"Habit is stronger than reason."– George Santayana
Each year I love to follow the grueling Tour de France (TDF) cycling race. Besides watching what, in my mind, is the toughest sport with the fittest athletes in the most trying conditions, the race also serves as travelogue for a very beautiful and diverse country. As I watch this year I couldn’t help but notice the parallel process between the endurance race and the enduring road of recovery.
Some of the many parallel thoughts I observe:
Surround yourself with a strong team.
While there can only be one winner of the race, the winner does not win the race alone! To the outside observer it looks like it could be a single rider competing for that yellow jersey. Each TDF team is composed of 10 members that support one another and compete with an overall goal and strategy. Recovery is not a solo event. Similarly you are riding for yourself, but those with strong recovery ride with a strong team of peer support surrounding them. Riding in the peleton can be stressful. When one has a strong team of support surrounding them, anxiety is reduced and safety is increased.
Follow a program and practice daily.
Being the 21-day approximately 3000-mile race that it is, one just doesn’t go out and ride it. Cyclists are riding exhausting 8-hour days. One gains strength to complete the event with consistent effort over time. Repeated habits build skill that become autonomic responses with strong endurance. There are many skills to master with varied terrain. Life is long, varied, and arduous. A life of recovery is gained by replacing the bad habits of addiction with new habits of recovery learned in a program or 12-step fellowship. Consistent practice creates seamless habits that allow success. Successful cyclists and successful people in recovery know the drill, study the terrain, and use the skills they spend time cultivating in the heightened pace of the (rat) race. Rest days are important. Cyclists get a rest day from the heavy fast pace once per week over the 21 days of racing. That, however, does not mean they do not cycle to stay loose. On rest days TDF racers spend 1-2 hours per rest day on the bike! Similarly, successful recovery includes doing something for recovery every day. In recovery one needs respite from stress, but we practice recovery every day.
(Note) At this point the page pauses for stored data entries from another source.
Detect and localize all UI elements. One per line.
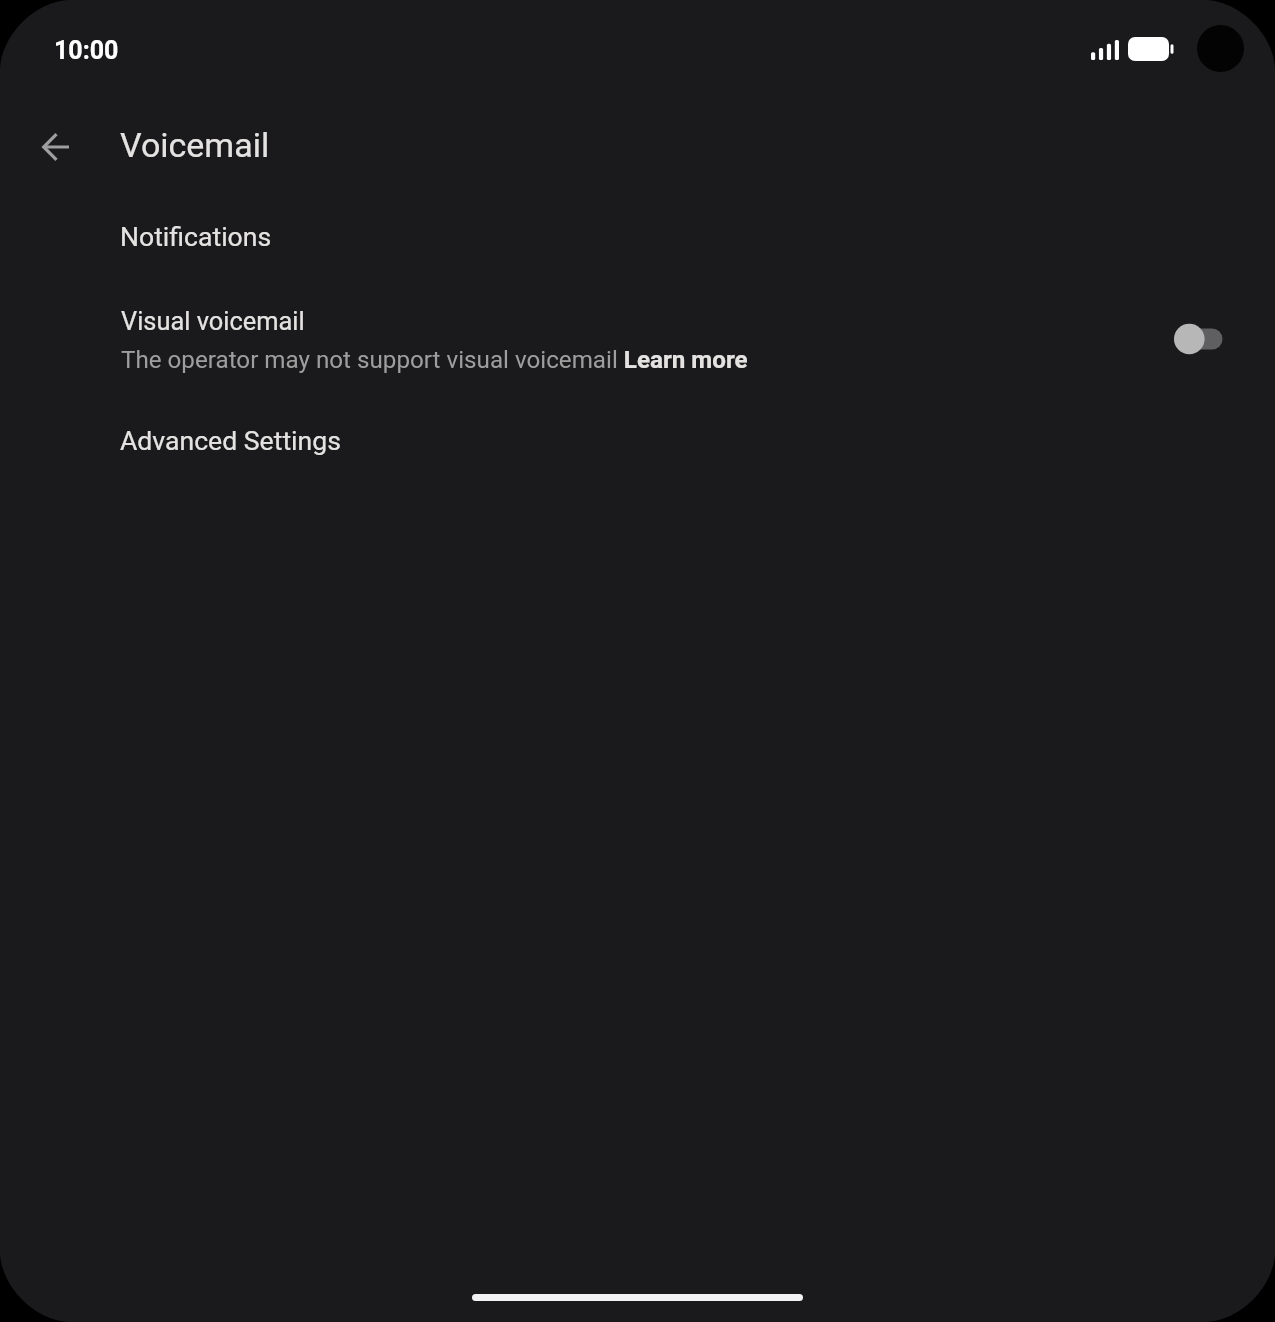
staticText: 10:00 (54, 35, 119, 65)
staticText: The operator may not support visual voic… (121, 347, 748, 374)
button[interactable]: Visual voicemail (0, 280, 1275, 398)
staticText: Notifications (120, 222, 272, 252)
button[interactable]: Visual voicemail toggle (1174, 319, 1226, 359)
staticText: Advanced Settings (120, 426, 341, 456)
button[interactable]: Advanced Settings (0, 398, 1275, 484)
staticText: Voicemail (120, 125, 270, 165)
button[interactable]: Back (32, 123, 80, 171)
button[interactable]: Notifications (0, 194, 1275, 280)
staticText: Visual voicemail (121, 306, 305, 336)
If you fall, it is important to get up and continue the ride.
Cycling is a dangerous sport. There are many trials and tribulations along the route. This year many of the top contenders had very bad wrecks in the early days of the race. If one hasn’t broken a bone, one can continue to ride. Many get up battered, bruised and bandaged, but then continue on towards their goal. Paulo Coehlo noted in his book The Alchemist: It does not matter if you fall, but what truly matters if you fall down 7 times, be sure to get up 8! Successful recovery will have moments of falter. Get back up, dust yourself off, and get back to the basic drills that you learned that keep you safe. Know, observe, and accept your limits, but don’t stop training.
Enjoy the ride
As in difficult rides and a lifetime of recovery, don’t forget to stay present and enjoy the journey. No matter how hard it is, look around. Breathe deep. Stay focused. Enjoy the scenery. Life is a matter of perspective. Have gratitude for the opportunity to be on the ride.